Le chou, les carottes, les saucisses, les champignons, la collection d’épices, les patates et les morceaux de lard.
Il faut couper tout ça.
Le cuisinier prend le temps de considérer les aliments. Les aliments considèrent silencieusement le cuisinier, mais ne manifestent qu’indifférence. Aucun tubercule ne moufte, pas une tige, pas un zeste ne s’échappe de la table. La main n’a plus qu’à saisir, le hachoir n’a plus qu’à hacher.
Il faut tout couper. Tout couper. Il faut couper tout ça.
Une mouche est entrée dans la cuisine. Attirée par la lumière et les aliments. On entend son bourdonnement, léger contrepoint à celui du frigo. Elle reste inaperçue, la tension monte.
Il faut tout couper, tout couper très fin.
La main s’élève, crispée sur le manche du couteau.
Un rai de lumière frappe la lame, un éclat froid. Inquiétant.
La table tressaute. Un premier coup de fer vient frapper le bois. Un coup lourd, comme une hache qui s’abat sur un tronc. Les légumes tremblent, les saucisses sautillent, le lard colle au bois, la petite salière en verre se couche sur le coté.
Il faut couper fin. Il faut. Couper. Tout ça. Très fin. Très très fin.
Le massacre continue.
Le lard un instant résiste, courageux. Mais la lame impitoyable se fraie un chemin dans sa chair, la traverse, décolle la graisse du plan de travail, tandis que la main récolte les morceaux et les jette dans la marmite.
Couper ! Fin ! Tout ! Et le lard aussi !
C’est au tour des végétaux… La cadence s’accélère…
Une grêle de métal et d’angles tranchants. Chaque coup asséné exactement un demi-millimètre à gauche du précédent, guidé habilement le long de la main gauche, un geste assuré, précis.
Comme un tambour. La table résonne sous le déluge de chocs, l’acier trempé de sucs végétaux brille sous le néon !
Il faut COUPER ! TOUT ! COUPER !
Un nouveau geste, comme une serre, et la main s’empare des saucisses.
Le feu de la lame épargne les doigts mais tranche les saucisses, en morceaux plus épais que tout le reste, tout le reste qui doit être coupé très très fin, tout, presque tout. Des rondelles roulent de tous les cotés, rapidement interceptées.
Il faut tout COUPER !
La cuisine résonne d’échos de violences passées. La paix revient, un geste et les saucisses rejoignent les légumes dans la soupe. Ça mijote. Peinard.

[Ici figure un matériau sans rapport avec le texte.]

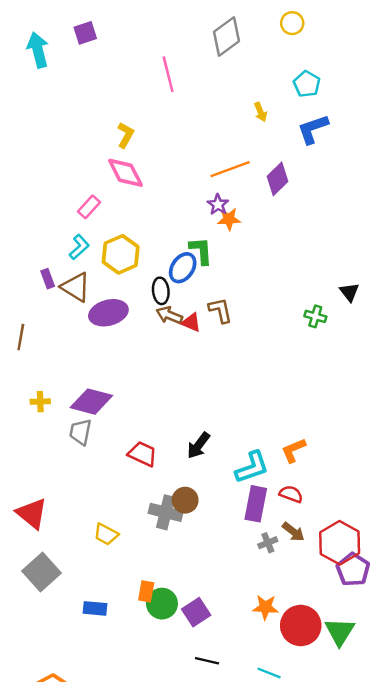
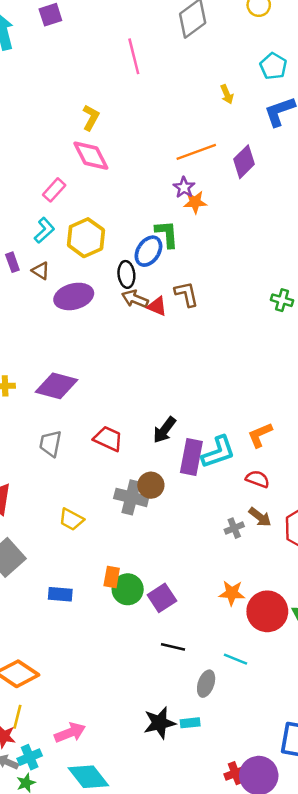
brown triangle: (76, 287) -> (41, 271), size x0.6
gray trapezoid: (80, 432) -> (50, 443), moved
purple rectangle: (256, 504) -> (191, 457), moved

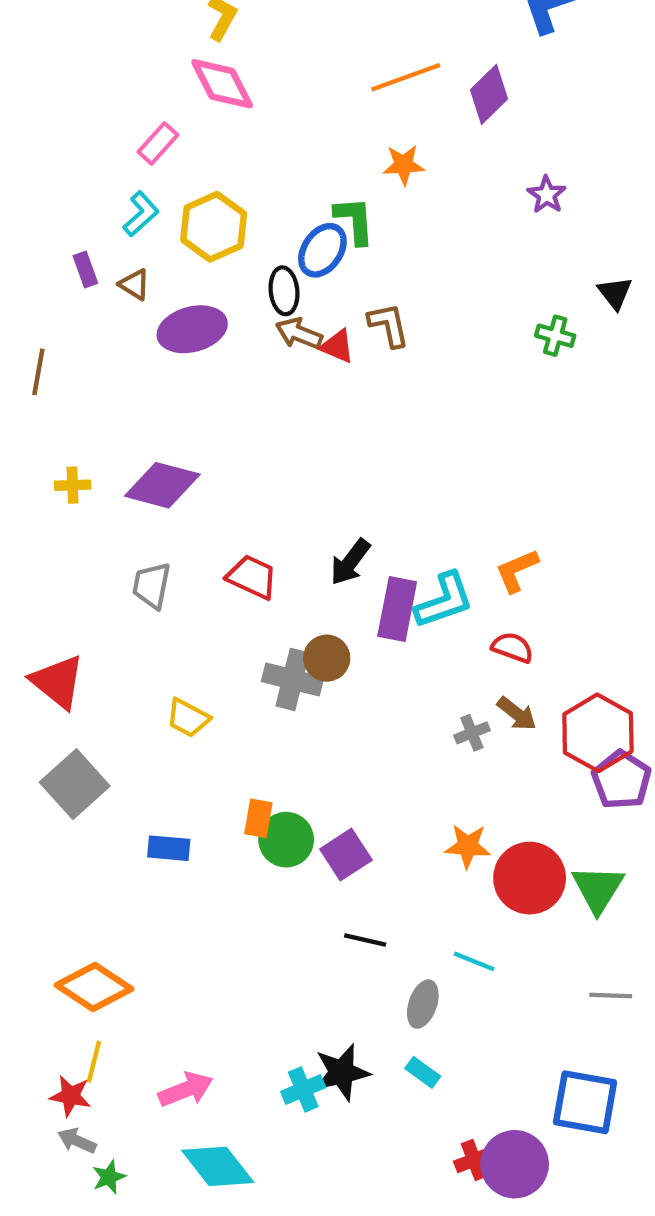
purple star: (184, 187) -> (547, 195), moved
cyan rectangle: (190, 723) -> (423, 1072), moved, turned 42
cyan cross: (30, 757) -> (303, 1089), moved

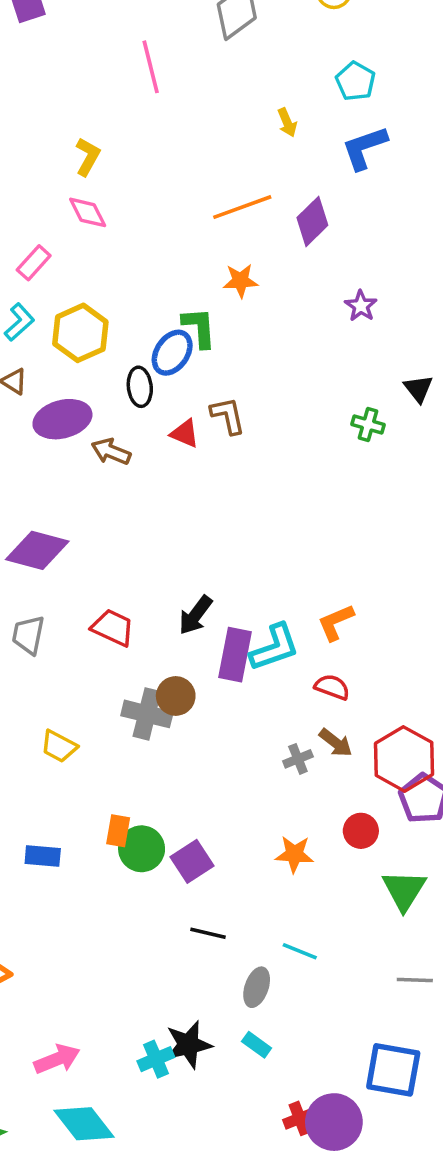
pink diamond: (222, 84) -> (88, 212), size x0.7
brown arrow: (299, 334) -> (111, 452), moved
red circle: (530, 878) -> (361, 831), moved, size x0.6

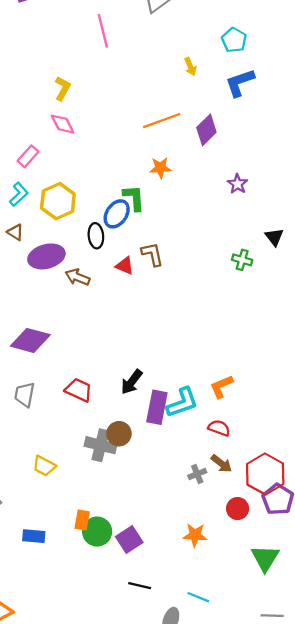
red circle: (361, 831) -> (238, 509), moved

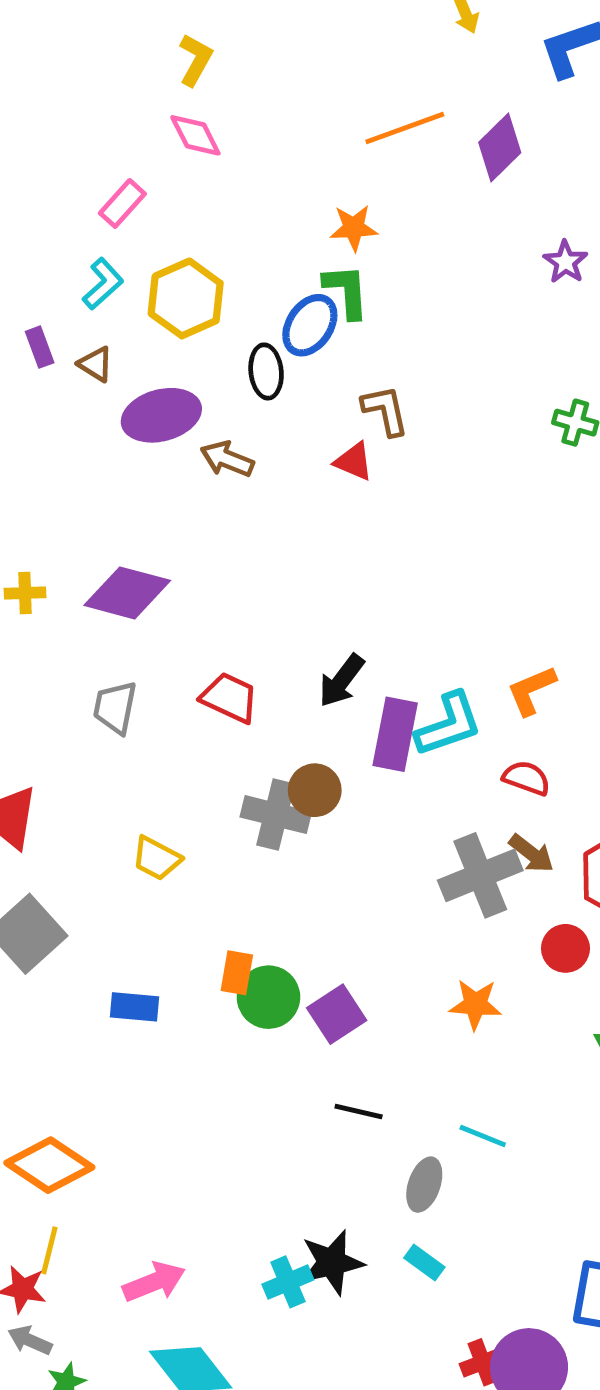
orange star: (160, 168) -> (354, 228), moved
red triangle: (125, 266) -> (354, 462), moved
gray cross: (197, 474) -> (480, 875), size x2.0

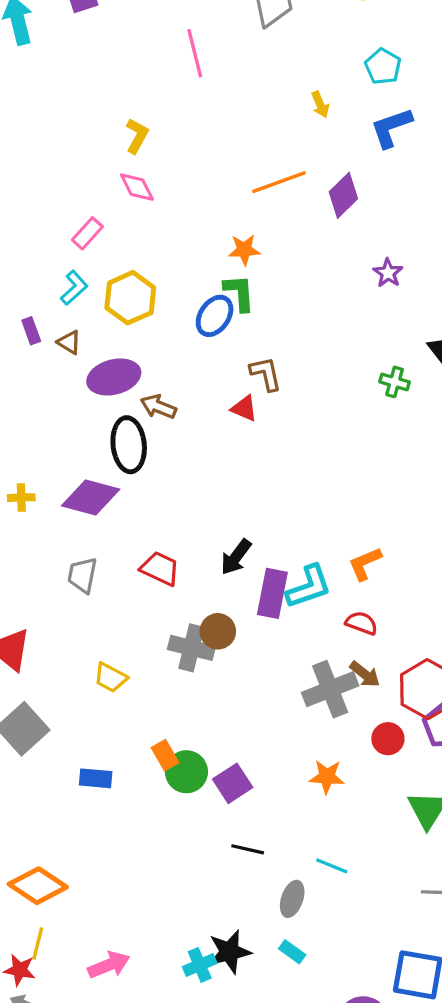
black ellipse: (266, 371) -> (129, 445), moved, size x1.5
orange rectangle: (237, 973) -> (165, 755), turned -40

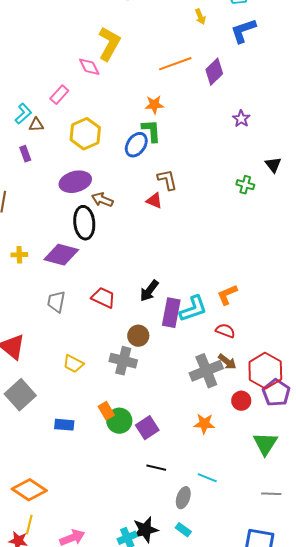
yellow L-shape: (137, 136) -> (109, 44), moved, size x1.6
cyan L-shape: (74, 288) -> (23, 114), moved
brown triangle: (69, 342) -> (36, 125), moved, turned -35
gray cross: (191, 648) -> (123, 361), moved

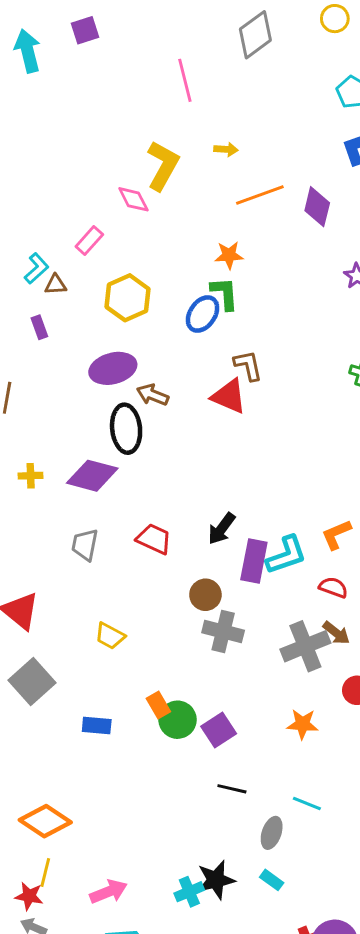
yellow arrow: (200, 17) -> (226, 149), moved, turned -63
purple diamond: (214, 72) -> (317, 207), turned -32
red triangle: (154, 201) -> (229, 396), size x1.5
gray cross: (123, 361) -> (223, 631), moved

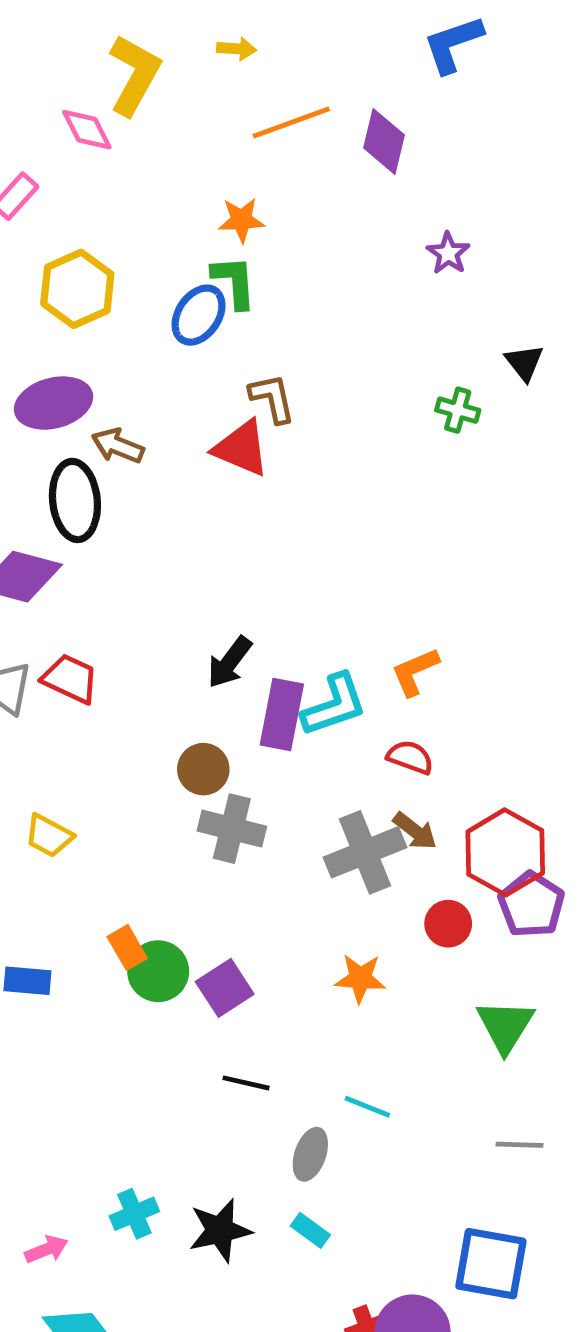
red trapezoid: (154, 539) -> (70, 679), moved
pink arrow: (108, 892) -> (46, 1249), size x0.7
cyan cross: (189, 892) -> (134, 1214), moved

Essoufflé. Une goutte de sueur glisse le long de son front, qu’il essuie d’un revers de main. Son cœur bat fort, bien à l’abri de sa cage, loin des couteaux et des carottes.
Tout est coupé.
Un geste vif, la main s’empare de la salière, mais la graisse du lard complique la tâche, la salière glisse, vole, heurte la paroi, s’ouvre, s’ouvre, s’ouvre… Le sel s’échappe… Et tout finit dans la marmite.
Consternation.
La mouche ressort de la cuisine. Invisible.